The maverick shtick is popular because it can be good politics. Each of these campaigns has mapped their paths to the White House through New Hampshire, where style has always been as prized as substance. They know that truth-telling can be a recipe for media attention, and that presenting one’s self as an agent of change can help establish a niche in a crowded field.

Their numbers are also growing as a side effect of new rules put in place after the 2012 race to shorten the primary calendar and limit the number of televised debates. The guidelines, imposed by the Republican National Committee to limit the damage inflicted on the eventual nominee, have had the unexpected effect of nationalizing the race. With more states voting early on, contests in places like Iowa and South Carolina become less vital to a candidate’s chances. That saps the power of hardcore activists and hands more influence to moderate voters in bigger, more diverse states. And with national polling being the standard to get on stage at the all-important televised debates, candidates have to define themselves more. “Loud doesn’t mean a lot,” Graham says.

The would-be mavericks are also responding to a well-documented hunger for a virtuous statesman, as embodied by the cinematic archetypes of Frank Capra’s Mr. Smith or Aaron Sorkin’s Jed Barlet. Or even the real-life McCain, whose bull-shooting sessions with the press on the back of his bus are the stuff of political legend.

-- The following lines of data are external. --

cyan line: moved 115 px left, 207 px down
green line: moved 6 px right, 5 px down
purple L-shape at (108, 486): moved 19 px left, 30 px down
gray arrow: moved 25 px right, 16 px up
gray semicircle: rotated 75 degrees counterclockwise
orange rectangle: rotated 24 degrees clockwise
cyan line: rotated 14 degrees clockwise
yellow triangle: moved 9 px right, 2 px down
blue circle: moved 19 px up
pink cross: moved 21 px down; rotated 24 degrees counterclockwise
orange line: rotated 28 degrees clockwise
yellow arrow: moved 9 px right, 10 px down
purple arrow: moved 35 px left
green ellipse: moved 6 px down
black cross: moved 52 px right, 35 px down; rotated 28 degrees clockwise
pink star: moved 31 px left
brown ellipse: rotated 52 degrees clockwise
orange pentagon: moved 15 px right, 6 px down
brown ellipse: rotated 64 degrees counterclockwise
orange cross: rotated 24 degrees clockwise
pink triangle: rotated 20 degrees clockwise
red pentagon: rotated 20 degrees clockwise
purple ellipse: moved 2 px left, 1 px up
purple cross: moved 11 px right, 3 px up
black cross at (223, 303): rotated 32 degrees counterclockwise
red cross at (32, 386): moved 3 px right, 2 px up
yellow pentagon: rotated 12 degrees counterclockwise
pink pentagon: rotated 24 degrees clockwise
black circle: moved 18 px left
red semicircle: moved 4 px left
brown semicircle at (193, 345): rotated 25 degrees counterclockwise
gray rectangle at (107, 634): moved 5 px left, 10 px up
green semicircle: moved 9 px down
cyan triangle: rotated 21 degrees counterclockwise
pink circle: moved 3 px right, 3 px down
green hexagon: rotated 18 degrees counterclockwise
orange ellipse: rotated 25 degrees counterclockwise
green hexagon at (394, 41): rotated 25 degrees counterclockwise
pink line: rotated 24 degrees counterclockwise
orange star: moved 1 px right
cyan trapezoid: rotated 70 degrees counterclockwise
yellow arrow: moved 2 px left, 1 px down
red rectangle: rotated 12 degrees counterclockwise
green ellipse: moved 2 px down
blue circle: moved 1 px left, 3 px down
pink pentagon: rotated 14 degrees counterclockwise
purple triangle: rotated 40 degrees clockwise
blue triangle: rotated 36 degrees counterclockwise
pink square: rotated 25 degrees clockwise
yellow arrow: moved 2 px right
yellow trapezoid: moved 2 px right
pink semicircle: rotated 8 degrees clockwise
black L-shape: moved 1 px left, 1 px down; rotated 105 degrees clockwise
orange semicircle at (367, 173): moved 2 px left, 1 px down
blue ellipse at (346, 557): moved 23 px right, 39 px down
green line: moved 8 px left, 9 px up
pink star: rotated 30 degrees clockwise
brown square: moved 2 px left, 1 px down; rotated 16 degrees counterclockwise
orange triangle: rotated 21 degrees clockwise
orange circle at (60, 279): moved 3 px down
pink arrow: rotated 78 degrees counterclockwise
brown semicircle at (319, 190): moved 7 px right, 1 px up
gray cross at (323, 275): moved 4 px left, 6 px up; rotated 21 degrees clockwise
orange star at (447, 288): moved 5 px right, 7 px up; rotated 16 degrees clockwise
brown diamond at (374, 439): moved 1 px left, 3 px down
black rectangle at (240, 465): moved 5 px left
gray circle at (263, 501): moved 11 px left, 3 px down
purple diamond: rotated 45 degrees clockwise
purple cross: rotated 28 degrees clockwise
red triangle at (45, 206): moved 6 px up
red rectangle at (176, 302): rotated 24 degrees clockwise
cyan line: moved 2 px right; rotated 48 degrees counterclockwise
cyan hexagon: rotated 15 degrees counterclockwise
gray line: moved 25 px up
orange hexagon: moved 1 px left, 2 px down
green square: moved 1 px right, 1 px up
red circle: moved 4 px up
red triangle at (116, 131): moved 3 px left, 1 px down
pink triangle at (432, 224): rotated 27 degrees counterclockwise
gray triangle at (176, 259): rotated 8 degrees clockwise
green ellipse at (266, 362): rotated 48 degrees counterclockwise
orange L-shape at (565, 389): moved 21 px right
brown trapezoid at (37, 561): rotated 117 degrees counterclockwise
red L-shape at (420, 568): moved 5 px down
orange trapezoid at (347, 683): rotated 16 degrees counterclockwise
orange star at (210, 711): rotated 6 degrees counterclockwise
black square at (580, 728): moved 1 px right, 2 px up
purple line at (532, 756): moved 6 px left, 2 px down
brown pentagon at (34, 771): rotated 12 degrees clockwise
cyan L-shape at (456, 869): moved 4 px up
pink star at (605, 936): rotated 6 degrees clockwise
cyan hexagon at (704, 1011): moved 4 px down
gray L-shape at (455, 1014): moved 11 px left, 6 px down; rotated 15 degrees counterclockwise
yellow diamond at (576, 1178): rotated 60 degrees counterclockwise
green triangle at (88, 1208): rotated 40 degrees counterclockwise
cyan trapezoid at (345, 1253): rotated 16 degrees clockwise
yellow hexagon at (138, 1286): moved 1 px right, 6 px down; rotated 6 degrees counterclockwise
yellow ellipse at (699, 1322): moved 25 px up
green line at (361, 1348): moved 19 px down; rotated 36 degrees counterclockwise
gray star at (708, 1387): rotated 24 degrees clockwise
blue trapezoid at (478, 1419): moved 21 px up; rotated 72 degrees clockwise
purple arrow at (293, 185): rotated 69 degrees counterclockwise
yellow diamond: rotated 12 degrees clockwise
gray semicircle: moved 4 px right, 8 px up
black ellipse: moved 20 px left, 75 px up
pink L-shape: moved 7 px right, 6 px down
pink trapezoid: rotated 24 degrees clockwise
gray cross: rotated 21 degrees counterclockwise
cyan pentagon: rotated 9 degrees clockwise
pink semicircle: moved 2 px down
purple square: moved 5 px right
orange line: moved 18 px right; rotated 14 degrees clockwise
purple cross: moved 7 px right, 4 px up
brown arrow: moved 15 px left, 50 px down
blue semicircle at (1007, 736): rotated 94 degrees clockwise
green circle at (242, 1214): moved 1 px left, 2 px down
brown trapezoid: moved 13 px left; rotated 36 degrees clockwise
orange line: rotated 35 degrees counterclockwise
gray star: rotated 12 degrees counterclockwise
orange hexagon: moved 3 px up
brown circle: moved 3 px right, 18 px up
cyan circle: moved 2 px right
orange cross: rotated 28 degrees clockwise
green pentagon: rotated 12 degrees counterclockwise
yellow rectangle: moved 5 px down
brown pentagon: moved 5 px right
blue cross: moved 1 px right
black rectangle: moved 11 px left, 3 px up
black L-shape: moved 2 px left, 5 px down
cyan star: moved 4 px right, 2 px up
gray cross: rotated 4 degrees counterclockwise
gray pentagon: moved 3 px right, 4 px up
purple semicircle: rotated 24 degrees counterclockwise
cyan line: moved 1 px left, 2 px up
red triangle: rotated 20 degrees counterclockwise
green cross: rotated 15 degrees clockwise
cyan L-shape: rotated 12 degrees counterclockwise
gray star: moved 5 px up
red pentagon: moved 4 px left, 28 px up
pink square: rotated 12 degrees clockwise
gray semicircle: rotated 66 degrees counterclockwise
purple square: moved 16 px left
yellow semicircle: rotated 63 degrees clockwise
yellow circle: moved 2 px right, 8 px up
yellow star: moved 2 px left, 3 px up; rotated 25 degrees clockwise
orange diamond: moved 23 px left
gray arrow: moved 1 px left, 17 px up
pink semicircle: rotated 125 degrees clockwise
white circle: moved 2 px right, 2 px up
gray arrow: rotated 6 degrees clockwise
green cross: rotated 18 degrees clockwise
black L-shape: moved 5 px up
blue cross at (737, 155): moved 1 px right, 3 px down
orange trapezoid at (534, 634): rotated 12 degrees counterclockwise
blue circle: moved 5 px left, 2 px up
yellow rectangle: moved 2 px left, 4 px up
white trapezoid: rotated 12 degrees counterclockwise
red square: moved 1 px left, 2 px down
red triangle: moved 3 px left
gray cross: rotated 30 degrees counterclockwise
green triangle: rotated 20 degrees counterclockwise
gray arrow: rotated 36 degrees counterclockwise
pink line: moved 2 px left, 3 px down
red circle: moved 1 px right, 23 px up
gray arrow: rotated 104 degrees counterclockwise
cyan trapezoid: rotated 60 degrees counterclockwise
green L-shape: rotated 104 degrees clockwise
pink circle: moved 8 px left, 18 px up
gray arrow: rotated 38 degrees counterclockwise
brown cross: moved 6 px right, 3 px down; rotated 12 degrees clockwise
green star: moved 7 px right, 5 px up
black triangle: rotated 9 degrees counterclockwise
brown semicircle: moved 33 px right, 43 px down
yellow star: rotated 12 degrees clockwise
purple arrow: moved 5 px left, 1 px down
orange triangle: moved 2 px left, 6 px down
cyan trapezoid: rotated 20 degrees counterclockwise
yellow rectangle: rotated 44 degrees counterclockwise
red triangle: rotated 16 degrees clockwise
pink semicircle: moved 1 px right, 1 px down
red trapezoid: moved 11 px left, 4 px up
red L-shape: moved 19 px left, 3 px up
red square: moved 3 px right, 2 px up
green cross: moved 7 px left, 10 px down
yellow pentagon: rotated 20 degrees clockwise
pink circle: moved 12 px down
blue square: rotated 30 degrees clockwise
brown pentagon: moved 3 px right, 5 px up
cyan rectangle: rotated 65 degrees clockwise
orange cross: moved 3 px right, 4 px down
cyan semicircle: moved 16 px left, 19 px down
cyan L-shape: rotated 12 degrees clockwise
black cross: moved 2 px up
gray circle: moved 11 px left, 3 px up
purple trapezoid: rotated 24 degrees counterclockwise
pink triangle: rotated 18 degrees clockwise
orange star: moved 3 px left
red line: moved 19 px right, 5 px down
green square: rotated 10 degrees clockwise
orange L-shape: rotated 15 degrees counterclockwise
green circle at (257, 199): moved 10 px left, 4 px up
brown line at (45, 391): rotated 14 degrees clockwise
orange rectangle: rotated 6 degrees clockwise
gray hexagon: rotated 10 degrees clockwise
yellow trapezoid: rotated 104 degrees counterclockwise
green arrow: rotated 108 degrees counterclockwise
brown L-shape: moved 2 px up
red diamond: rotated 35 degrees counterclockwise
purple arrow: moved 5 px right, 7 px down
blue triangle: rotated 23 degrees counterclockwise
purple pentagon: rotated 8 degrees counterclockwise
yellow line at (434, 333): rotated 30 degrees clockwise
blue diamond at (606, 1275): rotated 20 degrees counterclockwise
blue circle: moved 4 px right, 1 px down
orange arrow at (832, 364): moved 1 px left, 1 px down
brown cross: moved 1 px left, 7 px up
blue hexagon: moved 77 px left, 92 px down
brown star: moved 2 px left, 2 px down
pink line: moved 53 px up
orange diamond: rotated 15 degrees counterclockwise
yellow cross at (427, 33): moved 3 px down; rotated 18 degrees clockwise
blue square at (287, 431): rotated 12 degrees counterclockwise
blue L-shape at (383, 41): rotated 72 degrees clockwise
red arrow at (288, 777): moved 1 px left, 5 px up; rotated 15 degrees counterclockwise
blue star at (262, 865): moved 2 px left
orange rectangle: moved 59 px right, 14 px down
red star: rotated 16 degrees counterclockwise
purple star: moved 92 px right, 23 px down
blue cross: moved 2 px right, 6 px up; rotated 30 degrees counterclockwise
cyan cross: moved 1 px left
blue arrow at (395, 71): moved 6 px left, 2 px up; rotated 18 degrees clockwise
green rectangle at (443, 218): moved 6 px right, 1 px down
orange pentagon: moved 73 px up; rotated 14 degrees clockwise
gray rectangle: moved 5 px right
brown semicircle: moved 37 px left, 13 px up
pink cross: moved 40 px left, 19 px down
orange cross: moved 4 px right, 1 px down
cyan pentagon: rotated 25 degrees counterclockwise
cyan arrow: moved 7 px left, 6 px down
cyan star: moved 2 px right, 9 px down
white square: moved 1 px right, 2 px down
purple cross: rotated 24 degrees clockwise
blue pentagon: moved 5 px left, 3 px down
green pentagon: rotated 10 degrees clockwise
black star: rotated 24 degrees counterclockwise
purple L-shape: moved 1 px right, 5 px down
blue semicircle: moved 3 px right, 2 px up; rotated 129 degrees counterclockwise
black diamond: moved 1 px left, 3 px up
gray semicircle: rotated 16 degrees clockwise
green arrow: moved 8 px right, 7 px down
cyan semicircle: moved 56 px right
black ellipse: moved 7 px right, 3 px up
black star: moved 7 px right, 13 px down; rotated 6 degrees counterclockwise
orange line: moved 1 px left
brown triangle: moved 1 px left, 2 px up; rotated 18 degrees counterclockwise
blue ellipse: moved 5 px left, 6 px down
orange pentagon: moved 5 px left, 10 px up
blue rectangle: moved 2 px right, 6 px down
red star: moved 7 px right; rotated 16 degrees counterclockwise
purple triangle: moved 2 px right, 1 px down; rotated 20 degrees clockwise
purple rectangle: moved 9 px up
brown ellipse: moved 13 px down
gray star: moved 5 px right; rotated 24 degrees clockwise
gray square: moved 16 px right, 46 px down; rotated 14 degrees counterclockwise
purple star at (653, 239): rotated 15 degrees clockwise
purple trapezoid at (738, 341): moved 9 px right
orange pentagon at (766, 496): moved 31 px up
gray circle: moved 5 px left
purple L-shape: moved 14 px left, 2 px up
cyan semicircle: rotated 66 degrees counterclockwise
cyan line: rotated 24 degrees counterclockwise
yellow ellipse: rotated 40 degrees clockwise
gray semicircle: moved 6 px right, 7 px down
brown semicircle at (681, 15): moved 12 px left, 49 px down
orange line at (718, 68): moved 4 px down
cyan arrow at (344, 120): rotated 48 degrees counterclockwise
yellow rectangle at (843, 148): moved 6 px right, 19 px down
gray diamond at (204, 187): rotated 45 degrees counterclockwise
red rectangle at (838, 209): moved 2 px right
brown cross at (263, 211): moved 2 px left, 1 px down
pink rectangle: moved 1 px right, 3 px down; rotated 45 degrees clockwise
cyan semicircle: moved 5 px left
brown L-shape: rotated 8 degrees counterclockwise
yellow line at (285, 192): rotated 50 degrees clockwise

Still, it’s a safe bet that political calculations will ultimately trump conscience. Graham’s good friend McCain pandered on the Confederate flag in his 2000 campaign and tapped Sarah Palin as his running mate in 2008 when he needed to galvanize the base. And candidates of all stripes can cast the same old red-meat as telling uncomfortable truths that somehow only discomfort the other party.

“It remains to be seen,” Schmidt says, “whether we’re going to have truth-telling candidates rather than candidates using ‘truth-telling’ as a prop.”